[INFORMATION SUPPLIED]
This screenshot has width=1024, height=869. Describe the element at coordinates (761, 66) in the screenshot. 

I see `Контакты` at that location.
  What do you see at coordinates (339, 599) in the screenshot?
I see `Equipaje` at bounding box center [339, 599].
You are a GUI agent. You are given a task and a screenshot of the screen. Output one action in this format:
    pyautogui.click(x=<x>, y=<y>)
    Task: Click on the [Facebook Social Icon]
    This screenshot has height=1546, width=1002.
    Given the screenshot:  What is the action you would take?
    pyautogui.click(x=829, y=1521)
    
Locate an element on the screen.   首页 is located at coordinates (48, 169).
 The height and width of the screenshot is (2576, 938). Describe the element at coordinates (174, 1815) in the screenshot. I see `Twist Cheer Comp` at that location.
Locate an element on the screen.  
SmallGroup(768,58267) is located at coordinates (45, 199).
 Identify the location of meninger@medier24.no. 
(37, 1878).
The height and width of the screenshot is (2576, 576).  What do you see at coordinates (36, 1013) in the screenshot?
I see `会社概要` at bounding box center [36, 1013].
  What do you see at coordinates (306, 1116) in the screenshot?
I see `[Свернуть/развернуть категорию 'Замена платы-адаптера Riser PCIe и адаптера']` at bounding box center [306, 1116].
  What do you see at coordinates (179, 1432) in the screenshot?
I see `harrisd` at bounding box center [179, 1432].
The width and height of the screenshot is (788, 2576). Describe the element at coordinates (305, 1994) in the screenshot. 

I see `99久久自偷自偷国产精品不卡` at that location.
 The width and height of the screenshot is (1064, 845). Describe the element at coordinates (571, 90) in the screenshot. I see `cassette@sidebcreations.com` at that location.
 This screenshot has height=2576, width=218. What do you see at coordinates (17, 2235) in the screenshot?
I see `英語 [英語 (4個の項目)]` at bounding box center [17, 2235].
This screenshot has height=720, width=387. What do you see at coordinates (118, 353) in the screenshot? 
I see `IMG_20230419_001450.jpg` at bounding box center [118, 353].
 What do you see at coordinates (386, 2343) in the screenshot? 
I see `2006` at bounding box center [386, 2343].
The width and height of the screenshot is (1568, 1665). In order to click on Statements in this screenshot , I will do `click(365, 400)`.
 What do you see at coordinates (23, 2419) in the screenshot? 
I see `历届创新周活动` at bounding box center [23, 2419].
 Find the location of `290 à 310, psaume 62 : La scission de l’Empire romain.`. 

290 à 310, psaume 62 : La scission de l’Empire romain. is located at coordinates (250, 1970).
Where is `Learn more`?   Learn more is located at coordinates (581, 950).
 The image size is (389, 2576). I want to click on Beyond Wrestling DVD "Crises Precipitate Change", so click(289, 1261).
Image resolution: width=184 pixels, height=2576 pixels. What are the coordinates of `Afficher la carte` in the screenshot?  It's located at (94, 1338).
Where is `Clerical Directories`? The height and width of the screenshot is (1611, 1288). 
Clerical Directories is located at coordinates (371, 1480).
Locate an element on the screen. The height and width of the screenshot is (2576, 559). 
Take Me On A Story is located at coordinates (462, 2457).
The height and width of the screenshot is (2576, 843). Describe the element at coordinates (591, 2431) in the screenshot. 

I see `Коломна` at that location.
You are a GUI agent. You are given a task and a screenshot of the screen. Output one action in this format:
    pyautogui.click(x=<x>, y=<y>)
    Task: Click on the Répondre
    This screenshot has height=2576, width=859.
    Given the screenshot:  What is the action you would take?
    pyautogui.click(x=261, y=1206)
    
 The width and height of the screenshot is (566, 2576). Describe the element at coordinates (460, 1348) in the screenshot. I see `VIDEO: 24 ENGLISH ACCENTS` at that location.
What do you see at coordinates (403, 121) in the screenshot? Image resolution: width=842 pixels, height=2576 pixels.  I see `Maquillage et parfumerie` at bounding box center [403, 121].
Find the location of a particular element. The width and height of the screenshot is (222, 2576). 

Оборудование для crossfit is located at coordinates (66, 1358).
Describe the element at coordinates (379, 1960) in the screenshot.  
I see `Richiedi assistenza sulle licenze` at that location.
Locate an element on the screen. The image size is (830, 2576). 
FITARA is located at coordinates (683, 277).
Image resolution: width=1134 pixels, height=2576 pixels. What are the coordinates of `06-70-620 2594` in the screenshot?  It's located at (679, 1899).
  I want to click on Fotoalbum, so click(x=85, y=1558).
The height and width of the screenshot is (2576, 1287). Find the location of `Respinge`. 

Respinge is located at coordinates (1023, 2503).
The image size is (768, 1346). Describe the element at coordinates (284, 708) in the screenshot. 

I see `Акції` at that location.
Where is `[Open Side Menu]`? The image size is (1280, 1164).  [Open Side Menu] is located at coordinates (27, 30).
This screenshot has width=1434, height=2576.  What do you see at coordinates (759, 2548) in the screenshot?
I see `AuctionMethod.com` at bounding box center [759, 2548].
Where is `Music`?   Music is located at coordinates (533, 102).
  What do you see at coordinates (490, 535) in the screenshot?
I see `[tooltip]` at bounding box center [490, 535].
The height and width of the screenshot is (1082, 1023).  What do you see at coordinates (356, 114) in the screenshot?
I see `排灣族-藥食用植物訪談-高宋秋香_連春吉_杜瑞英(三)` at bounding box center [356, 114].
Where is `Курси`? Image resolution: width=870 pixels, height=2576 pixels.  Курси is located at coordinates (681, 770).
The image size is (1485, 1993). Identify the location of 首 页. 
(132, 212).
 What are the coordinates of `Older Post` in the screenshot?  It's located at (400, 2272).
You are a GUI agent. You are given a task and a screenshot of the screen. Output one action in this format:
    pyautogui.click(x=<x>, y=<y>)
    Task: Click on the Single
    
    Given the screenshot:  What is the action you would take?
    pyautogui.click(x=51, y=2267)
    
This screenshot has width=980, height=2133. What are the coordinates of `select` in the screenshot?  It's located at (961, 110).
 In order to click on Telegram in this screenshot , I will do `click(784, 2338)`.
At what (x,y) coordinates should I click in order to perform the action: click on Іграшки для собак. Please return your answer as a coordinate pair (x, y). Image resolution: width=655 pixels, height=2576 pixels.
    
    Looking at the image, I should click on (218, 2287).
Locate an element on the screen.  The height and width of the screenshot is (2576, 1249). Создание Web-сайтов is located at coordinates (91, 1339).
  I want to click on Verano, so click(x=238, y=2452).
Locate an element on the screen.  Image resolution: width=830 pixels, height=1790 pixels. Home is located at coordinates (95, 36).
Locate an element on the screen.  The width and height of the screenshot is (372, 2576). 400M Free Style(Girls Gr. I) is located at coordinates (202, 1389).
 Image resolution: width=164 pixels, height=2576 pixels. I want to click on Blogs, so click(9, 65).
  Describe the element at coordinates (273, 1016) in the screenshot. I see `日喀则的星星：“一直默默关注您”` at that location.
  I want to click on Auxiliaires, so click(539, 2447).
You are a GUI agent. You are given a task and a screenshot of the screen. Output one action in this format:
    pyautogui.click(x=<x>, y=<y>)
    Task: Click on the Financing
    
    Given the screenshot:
[/INFORMATION SUPPLIED]
§ ASSIGNMENT: Check each line above for the word "will" and copy every line that has it.

§ OUTPUT:
The width and height of the screenshot is (1568, 1665). In order to click on Statements in this screenshot , I will do `click(365, 400)`.
 In order to click on Telegram in this screenshot , I will do `click(784, 2338)`.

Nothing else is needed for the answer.